Problem statement. Filter these entries down to the lines that hold the word "Bulukumba", and show each of them.

↓↓↓

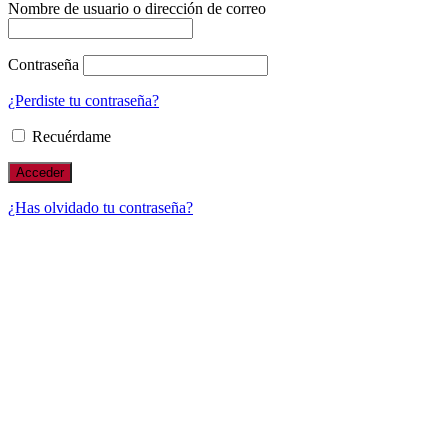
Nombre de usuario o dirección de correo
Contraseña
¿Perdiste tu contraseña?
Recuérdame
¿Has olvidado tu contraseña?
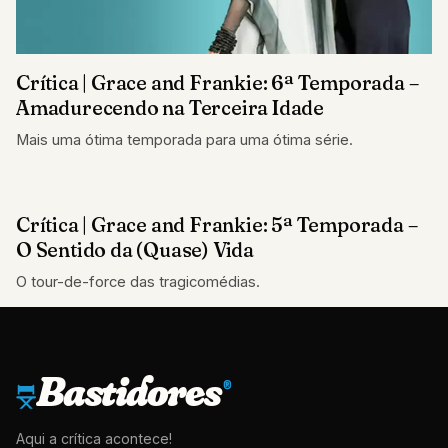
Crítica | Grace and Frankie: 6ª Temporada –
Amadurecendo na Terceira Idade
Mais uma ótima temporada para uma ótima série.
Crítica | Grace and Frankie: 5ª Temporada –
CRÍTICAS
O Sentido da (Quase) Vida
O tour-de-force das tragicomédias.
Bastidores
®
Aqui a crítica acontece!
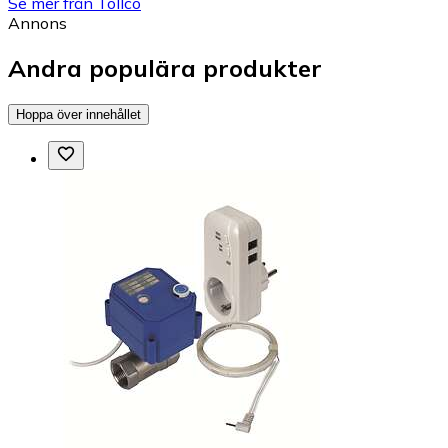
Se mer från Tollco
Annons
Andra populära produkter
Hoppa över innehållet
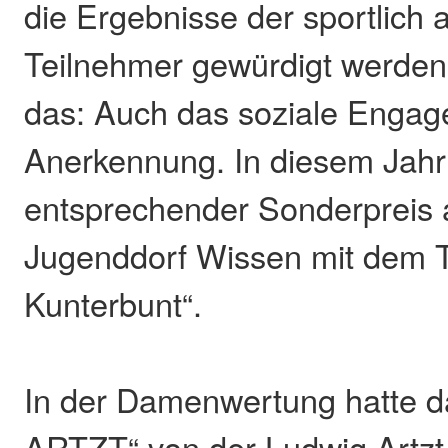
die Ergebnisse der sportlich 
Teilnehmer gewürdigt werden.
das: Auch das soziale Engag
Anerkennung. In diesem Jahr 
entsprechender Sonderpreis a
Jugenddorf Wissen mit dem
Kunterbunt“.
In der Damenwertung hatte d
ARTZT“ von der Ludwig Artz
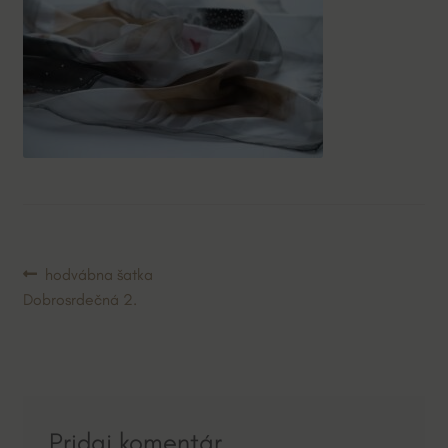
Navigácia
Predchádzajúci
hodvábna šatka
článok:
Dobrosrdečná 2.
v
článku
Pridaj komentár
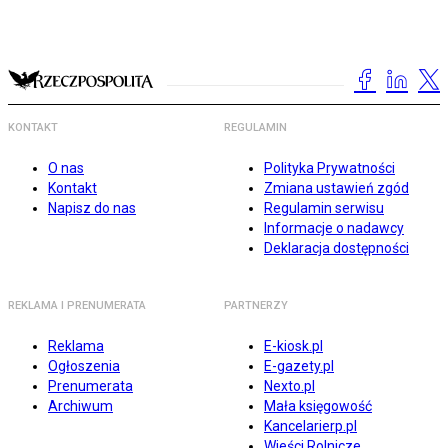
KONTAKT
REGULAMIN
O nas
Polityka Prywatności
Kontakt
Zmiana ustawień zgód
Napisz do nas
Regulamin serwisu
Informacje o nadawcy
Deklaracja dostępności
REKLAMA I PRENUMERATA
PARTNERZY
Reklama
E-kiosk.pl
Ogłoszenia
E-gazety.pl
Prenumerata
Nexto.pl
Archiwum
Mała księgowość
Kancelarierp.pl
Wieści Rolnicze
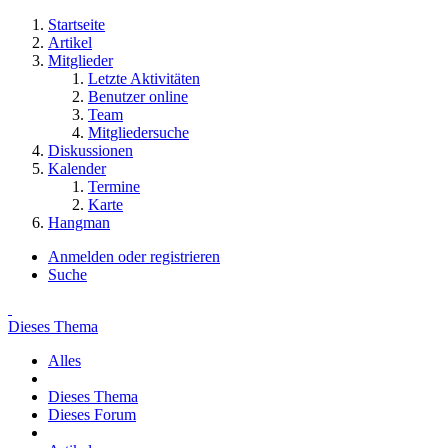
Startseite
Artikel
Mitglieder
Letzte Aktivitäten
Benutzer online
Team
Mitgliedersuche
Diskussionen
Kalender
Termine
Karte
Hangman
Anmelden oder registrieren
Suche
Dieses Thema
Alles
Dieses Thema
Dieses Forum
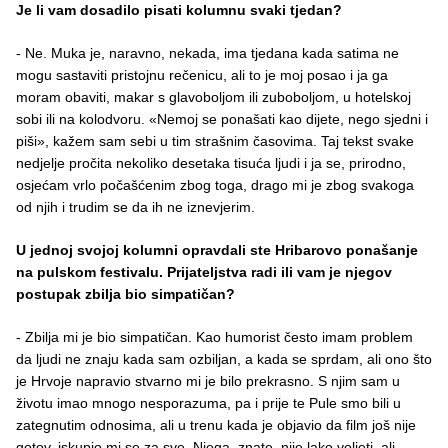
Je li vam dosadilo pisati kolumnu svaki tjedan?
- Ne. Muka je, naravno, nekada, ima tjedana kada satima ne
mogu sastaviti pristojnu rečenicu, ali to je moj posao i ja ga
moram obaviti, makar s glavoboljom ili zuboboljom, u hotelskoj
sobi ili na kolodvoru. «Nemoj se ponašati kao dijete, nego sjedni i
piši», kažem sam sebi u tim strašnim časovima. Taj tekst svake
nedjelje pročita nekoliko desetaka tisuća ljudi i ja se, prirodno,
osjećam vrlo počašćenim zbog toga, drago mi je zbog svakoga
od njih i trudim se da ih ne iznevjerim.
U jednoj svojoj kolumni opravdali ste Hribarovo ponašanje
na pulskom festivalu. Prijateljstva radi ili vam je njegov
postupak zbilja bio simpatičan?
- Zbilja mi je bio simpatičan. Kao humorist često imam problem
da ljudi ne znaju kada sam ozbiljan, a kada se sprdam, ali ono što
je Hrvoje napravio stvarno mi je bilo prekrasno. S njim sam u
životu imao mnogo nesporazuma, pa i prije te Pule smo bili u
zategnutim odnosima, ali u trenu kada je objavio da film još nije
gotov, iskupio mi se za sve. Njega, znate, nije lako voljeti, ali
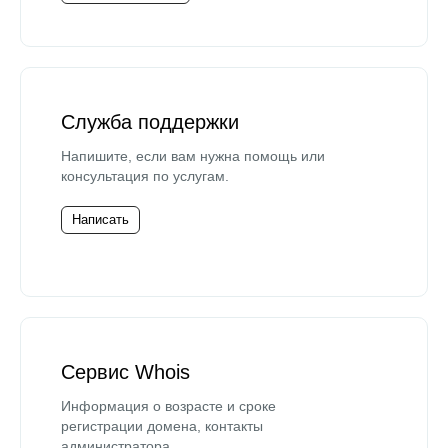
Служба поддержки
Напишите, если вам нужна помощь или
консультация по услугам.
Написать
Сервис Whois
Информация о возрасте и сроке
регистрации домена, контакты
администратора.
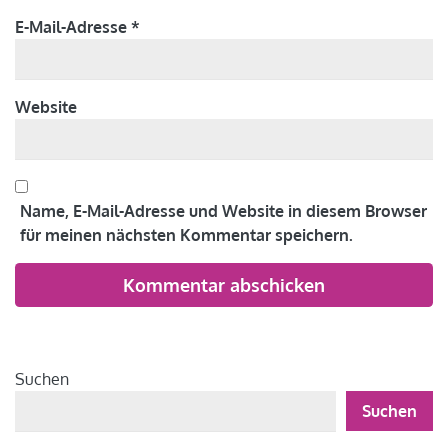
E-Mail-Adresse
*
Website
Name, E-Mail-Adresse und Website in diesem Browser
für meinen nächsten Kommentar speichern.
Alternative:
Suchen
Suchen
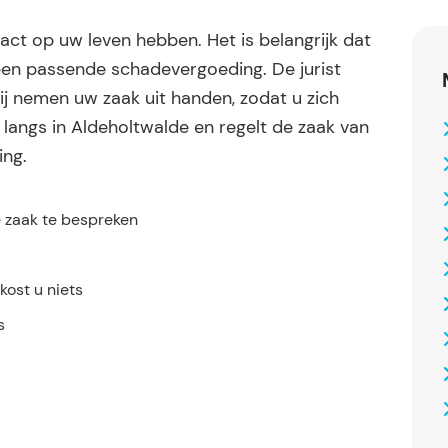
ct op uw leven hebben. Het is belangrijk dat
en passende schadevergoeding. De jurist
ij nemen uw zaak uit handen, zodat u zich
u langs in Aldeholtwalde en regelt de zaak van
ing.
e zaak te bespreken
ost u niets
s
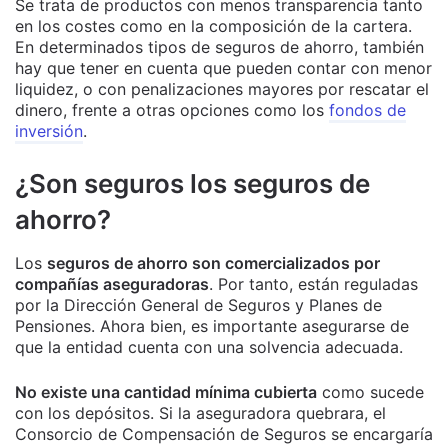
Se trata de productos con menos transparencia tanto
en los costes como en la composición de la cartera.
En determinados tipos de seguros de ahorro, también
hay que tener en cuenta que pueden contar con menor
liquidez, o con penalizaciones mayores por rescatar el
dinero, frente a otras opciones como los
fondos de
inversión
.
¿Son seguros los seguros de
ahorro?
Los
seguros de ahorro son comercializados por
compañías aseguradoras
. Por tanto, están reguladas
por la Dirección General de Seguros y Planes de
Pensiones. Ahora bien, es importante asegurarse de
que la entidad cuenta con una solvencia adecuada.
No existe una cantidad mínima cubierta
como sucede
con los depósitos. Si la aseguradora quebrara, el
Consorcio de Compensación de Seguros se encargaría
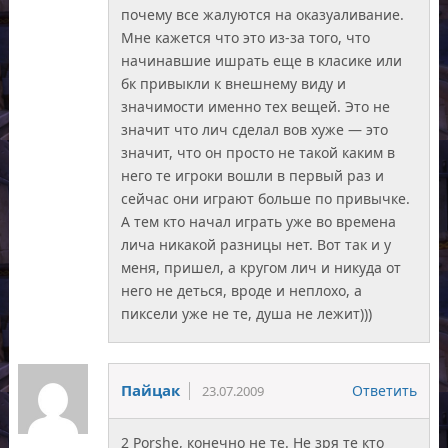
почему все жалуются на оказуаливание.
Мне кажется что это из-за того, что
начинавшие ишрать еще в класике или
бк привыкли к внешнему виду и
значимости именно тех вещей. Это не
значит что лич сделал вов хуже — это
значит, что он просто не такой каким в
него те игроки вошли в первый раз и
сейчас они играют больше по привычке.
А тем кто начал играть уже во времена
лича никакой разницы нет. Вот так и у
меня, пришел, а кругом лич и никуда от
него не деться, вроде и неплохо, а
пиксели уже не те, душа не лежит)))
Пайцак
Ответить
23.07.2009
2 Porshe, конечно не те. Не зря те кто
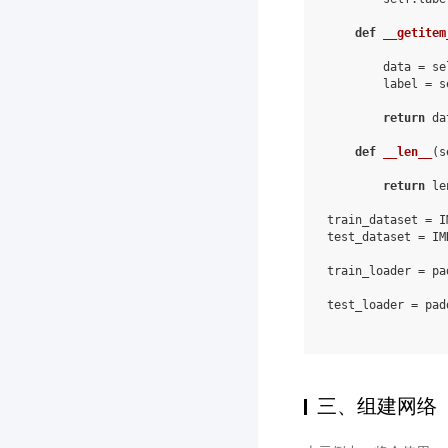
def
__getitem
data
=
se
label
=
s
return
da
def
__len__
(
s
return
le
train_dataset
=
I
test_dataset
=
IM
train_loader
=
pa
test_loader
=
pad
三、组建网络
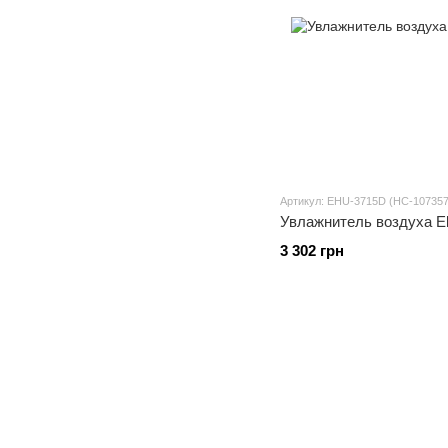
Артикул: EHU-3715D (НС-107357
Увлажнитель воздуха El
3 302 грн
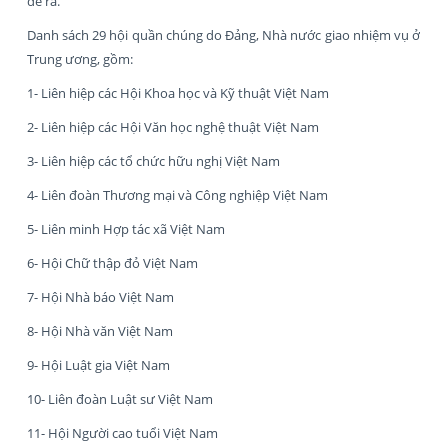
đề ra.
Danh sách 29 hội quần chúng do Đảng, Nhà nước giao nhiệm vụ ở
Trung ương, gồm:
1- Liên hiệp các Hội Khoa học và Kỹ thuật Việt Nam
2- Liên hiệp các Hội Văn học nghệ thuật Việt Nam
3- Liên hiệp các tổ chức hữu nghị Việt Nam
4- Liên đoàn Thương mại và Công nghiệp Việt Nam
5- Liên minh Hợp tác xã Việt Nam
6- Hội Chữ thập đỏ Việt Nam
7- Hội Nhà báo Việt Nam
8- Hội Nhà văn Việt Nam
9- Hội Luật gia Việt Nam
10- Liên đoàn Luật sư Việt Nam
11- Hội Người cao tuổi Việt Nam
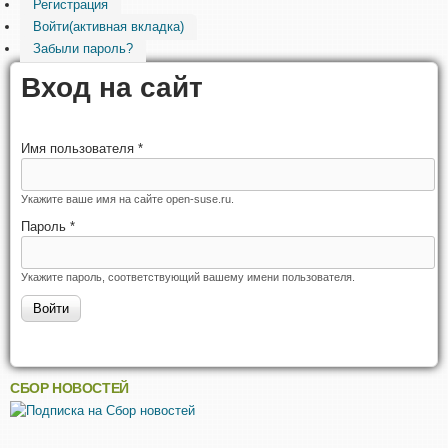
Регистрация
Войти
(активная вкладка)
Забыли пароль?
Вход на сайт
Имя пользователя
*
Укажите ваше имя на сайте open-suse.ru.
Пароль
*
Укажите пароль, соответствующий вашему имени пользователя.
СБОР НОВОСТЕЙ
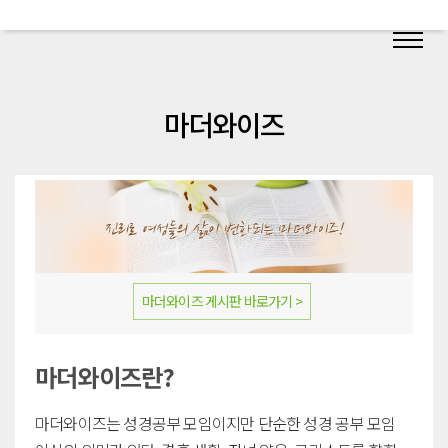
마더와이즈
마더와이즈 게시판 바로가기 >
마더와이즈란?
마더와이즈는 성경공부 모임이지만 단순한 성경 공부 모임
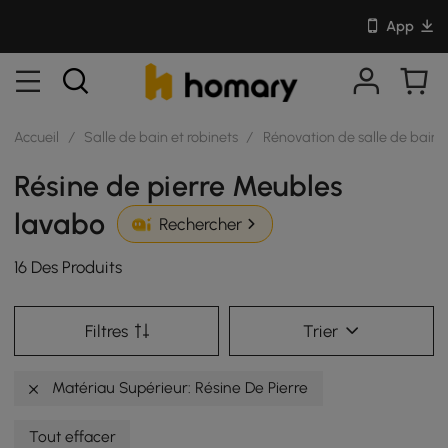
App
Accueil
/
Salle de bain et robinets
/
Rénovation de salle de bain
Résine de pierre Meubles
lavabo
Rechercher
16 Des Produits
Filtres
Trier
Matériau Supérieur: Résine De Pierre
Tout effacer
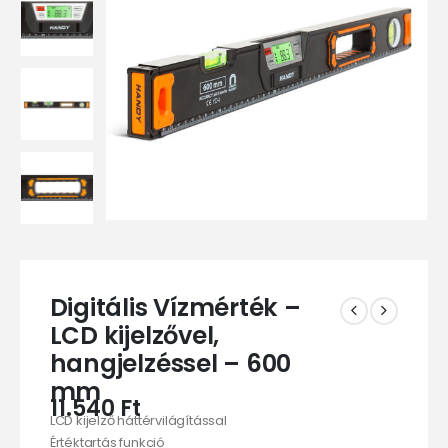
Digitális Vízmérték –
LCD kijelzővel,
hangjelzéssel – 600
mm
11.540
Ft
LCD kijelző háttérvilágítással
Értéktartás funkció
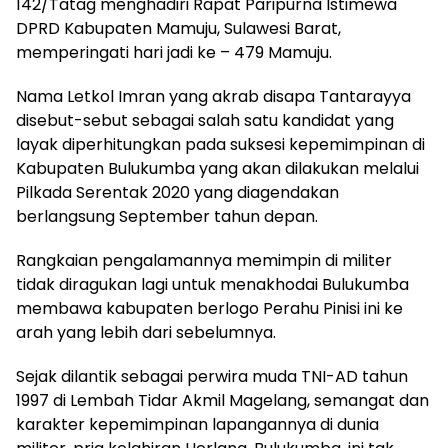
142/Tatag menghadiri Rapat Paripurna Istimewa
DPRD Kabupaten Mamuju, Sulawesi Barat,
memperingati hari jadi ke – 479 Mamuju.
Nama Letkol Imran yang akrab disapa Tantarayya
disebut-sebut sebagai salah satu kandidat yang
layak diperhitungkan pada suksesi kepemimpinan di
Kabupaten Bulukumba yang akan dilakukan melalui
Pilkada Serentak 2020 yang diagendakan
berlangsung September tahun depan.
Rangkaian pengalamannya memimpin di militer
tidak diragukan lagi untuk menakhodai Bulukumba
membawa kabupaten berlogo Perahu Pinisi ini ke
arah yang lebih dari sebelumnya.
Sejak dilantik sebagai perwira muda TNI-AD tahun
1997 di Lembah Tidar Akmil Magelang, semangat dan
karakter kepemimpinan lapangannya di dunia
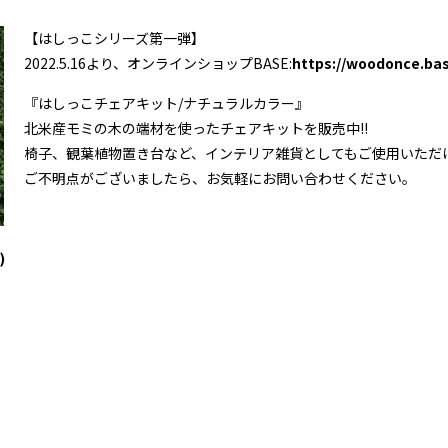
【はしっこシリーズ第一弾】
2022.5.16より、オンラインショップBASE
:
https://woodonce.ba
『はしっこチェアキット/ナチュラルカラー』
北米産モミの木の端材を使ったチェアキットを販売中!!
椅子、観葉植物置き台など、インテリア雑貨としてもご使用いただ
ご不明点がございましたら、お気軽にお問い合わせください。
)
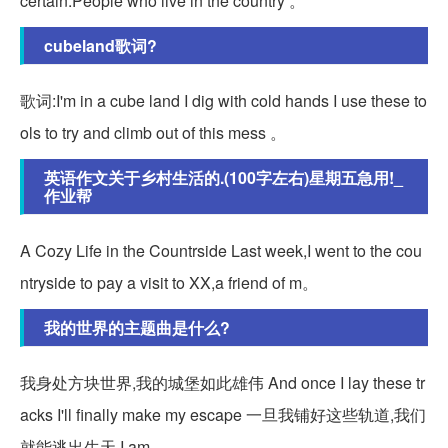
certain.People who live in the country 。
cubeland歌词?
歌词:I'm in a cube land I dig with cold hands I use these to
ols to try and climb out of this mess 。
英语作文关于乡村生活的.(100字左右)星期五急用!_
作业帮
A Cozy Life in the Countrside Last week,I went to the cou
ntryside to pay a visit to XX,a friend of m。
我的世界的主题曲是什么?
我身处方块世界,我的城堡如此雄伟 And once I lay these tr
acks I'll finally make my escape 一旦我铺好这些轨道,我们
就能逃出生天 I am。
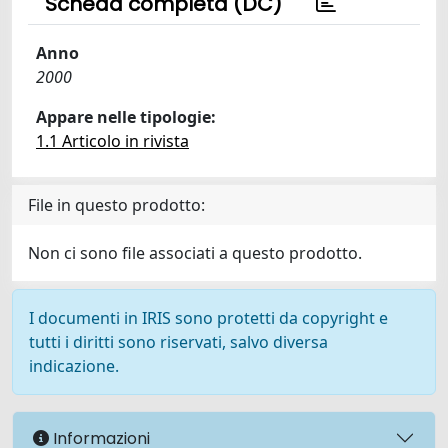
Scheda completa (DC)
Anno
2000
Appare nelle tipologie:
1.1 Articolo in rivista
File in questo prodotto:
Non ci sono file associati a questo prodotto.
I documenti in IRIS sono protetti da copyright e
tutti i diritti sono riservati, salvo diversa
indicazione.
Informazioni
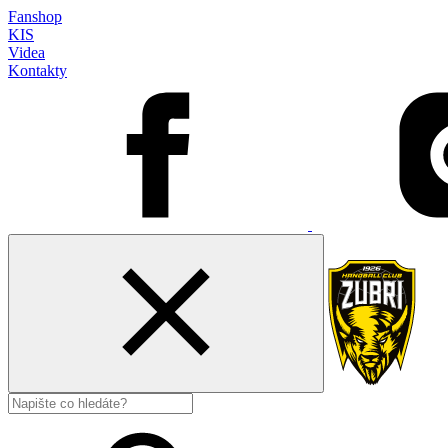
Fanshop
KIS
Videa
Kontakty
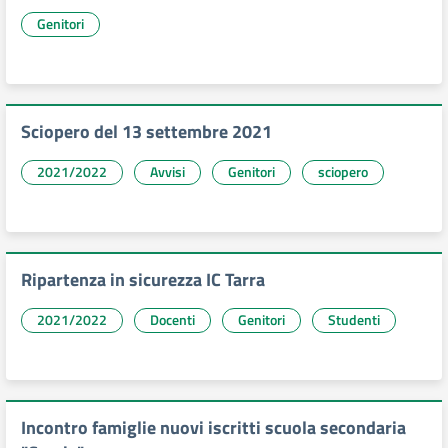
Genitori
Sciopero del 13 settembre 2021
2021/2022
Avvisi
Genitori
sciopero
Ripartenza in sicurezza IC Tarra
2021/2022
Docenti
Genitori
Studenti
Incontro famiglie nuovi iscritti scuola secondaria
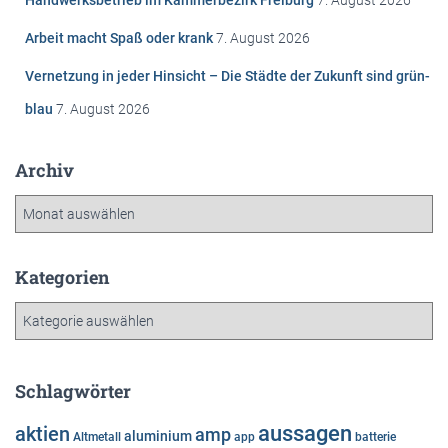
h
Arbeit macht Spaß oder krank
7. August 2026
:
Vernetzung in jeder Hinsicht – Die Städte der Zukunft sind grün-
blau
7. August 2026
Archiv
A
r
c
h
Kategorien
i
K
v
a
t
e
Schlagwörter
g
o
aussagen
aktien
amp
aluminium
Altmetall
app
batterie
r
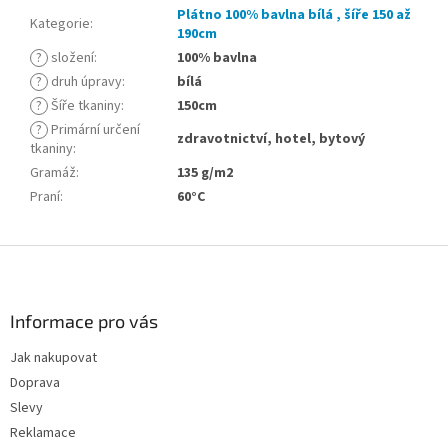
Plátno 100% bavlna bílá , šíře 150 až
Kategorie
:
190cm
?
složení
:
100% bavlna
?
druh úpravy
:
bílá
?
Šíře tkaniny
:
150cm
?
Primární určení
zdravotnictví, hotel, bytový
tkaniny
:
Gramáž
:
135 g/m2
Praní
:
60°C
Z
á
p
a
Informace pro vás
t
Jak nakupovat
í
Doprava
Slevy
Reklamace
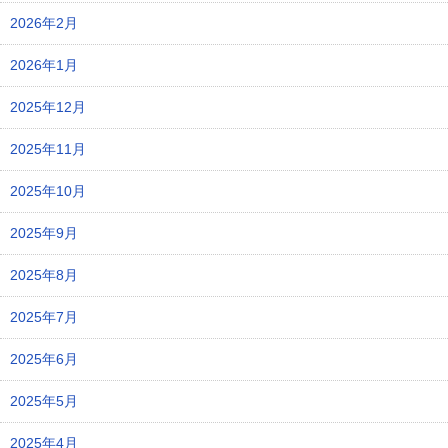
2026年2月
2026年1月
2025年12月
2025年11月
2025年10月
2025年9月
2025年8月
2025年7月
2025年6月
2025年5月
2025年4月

↑↑↑

Your solution.
Kabupaten Bulukumba yang akan dilakukan melalui
tidak diragukan lagi untuk menakhodai Bulukumba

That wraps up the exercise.